Your task is to gather the lines below that hold the string "người".

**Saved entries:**
____

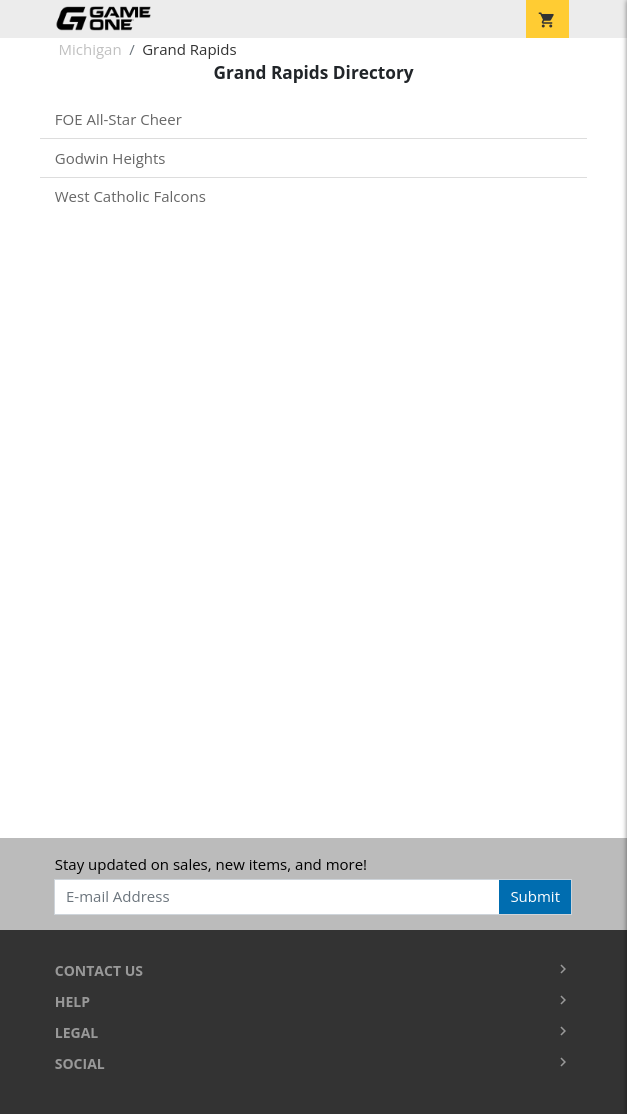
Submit (535, 896)
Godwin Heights (110, 158)
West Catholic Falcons (130, 196)
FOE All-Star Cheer (118, 119)
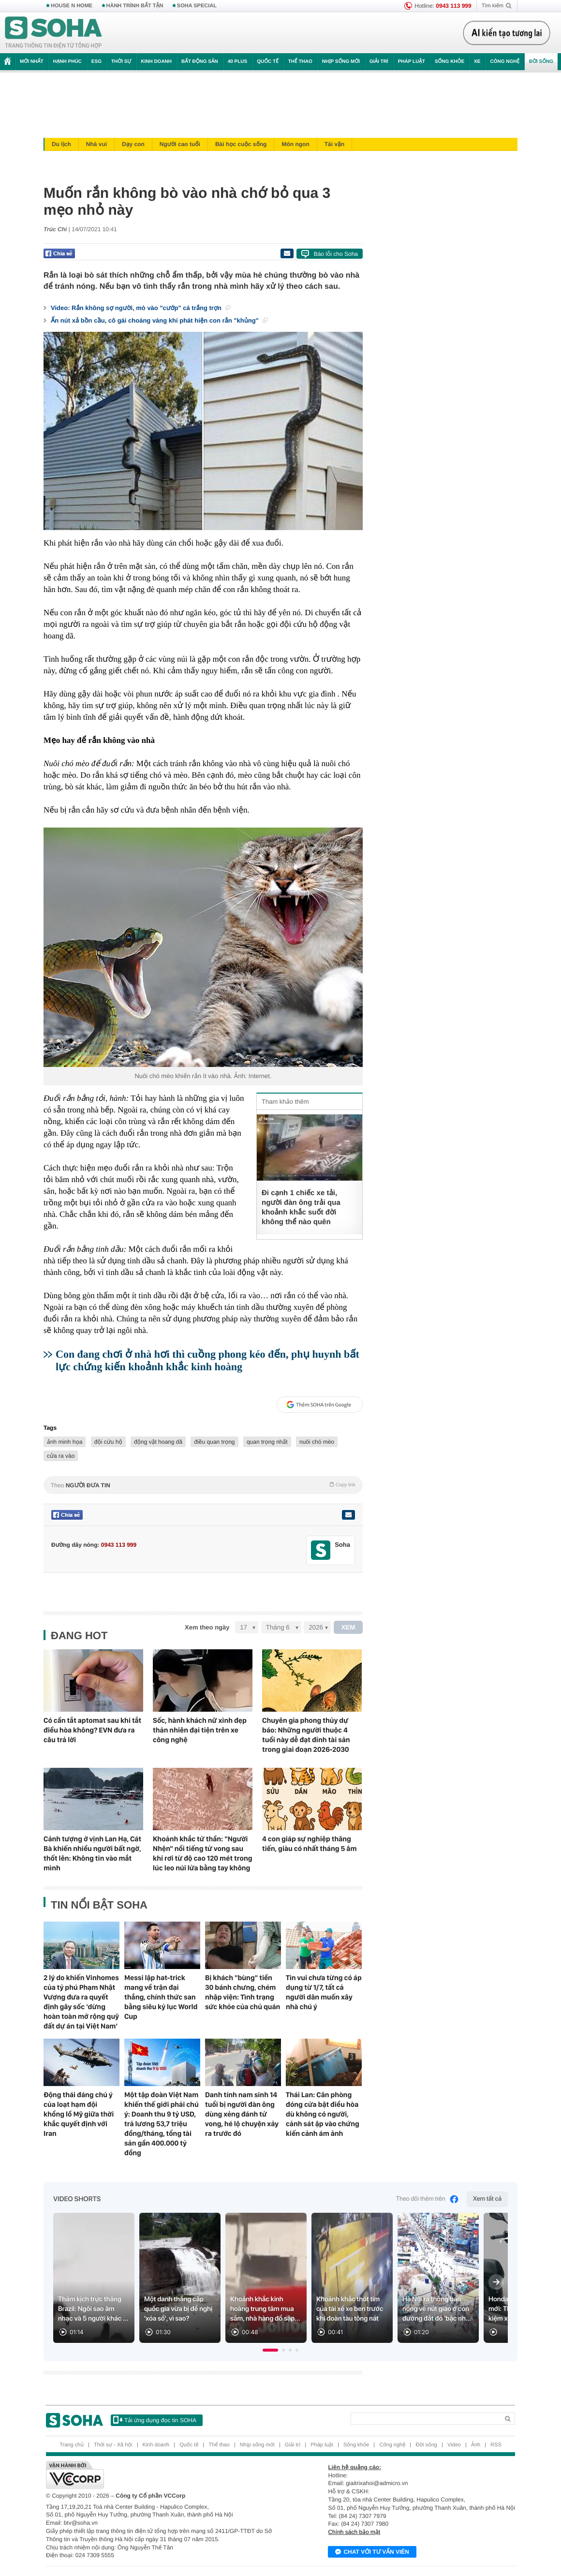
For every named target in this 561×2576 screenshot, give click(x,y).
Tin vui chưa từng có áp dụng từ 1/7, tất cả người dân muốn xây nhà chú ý (324, 1992)
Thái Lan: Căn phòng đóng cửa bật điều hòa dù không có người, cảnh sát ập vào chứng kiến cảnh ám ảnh (322, 2114)
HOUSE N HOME (71, 6)
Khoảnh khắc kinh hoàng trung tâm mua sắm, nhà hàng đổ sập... (265, 2309)
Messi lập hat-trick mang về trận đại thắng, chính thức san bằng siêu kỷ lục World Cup (160, 1997)
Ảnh (475, 2445)
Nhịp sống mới (341, 61)
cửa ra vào (60, 1455)
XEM (348, 1627)
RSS (496, 2445)
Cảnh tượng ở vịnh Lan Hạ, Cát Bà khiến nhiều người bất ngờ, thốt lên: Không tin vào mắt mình (92, 1853)
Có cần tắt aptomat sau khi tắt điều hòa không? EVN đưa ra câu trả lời (92, 1730)
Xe (477, 61)
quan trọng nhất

____

**Exercise answer:**
Tin vui chưa từng có áp dụng từ 1/7, tất cả người dân muốn xây nhà chú ý (324, 1992)
Thái Lan: Căn phòng đóng cửa bật điều hòa dù không có người, cảnh sát ập vào chứng kiến cảnh ám ảnh (322, 2114)
Cảnh tượng ở vịnh Lan Hạ, Cát Bà khiến nhiều người bất ngờ, thốt lên: Không tin vào mắt mình (92, 1853)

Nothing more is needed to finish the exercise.